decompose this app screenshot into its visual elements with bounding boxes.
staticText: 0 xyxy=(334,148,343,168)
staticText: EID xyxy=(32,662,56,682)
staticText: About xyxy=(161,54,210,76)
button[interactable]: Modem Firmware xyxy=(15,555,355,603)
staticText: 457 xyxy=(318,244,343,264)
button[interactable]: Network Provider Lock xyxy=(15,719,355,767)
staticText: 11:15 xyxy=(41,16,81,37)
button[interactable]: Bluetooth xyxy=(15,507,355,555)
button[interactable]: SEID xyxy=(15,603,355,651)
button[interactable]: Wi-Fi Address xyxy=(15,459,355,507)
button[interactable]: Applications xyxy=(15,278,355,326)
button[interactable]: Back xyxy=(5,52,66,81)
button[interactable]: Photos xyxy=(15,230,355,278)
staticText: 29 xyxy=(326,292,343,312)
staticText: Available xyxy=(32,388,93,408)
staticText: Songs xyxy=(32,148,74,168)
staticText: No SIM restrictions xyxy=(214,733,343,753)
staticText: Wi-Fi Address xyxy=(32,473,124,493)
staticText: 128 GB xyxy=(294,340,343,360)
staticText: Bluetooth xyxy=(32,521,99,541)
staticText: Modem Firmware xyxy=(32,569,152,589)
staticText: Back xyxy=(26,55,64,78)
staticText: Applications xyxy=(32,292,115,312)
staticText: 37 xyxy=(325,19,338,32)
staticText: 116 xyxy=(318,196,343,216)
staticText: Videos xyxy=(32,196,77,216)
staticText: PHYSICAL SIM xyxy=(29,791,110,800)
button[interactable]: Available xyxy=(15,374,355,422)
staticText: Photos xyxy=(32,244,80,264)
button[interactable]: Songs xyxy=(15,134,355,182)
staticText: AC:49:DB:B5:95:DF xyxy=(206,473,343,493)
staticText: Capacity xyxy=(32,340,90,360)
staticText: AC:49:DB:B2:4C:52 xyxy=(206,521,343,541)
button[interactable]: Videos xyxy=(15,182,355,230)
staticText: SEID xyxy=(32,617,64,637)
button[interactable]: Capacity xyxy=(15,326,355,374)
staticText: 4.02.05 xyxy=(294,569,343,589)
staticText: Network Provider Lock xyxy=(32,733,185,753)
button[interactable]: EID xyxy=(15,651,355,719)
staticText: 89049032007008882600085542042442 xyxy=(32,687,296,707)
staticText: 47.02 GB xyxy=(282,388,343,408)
● ● ●
## WORK REQUIRED
Within the material, how many lines hold the string "Songs"? Give the number by itself.

## ANSWER FOR THE TASK
2